暮色渐深,萧宾月的闺房内,烛火被刻意压得极低,只在案几上投下一圈昏黄的光晕。惨败的月光将窗棂的影子拉得老长,像无数细瘦的鬼手爬满墙壁。外面又下了起丝丝细雨。
春桃轻手轻脚地放下茶盏:“小姐,四小姐到了。”
萧宾月抬眸,面纱下的疤痕在烛光中若隐若现:“让她进来。”
萧佩雪披着墨绿色斗篷踏入内室,发梢还带着未干的雨珠。她解下兜帽,露出一张莹白如玉的脸——右颊上那道本该溃烂的“伤痕”,此刻竟完好如初,只贴着层薄如蝉翼的鱼胶膜。
“二姐姐深夜相邀,可是有好消息?”
萧宾月没有立即回答,而是从袖中缓缓取出一个青瓷小瓶。

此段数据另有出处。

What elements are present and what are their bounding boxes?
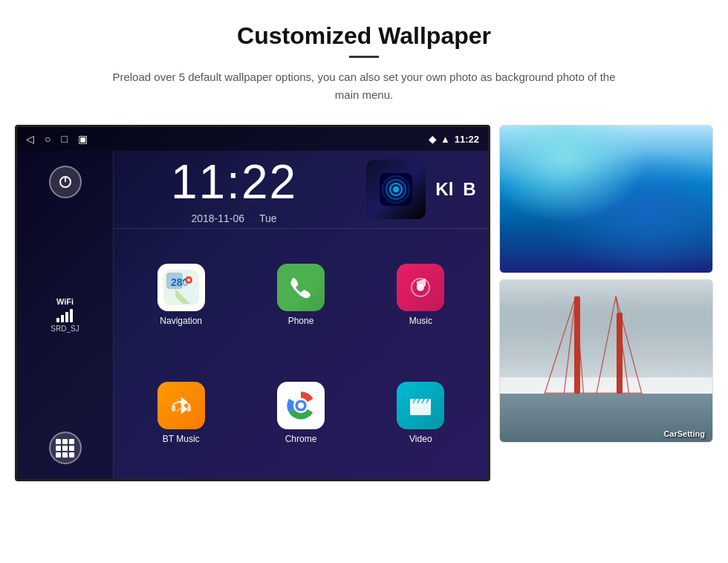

瓶子不过拇指大小,却在烛光下泛着诡异的幽蓝色泽,瓶身上“玉容散”三个篆体小字如蜈蚣般扭曲。
“认得这个吗?”
萧佩雪瞳孔微缩。
“大姐姐的伤,听说要留疤了?”萧宾月指尖轻抚瓶身,声音却恢复的如往日般清脆。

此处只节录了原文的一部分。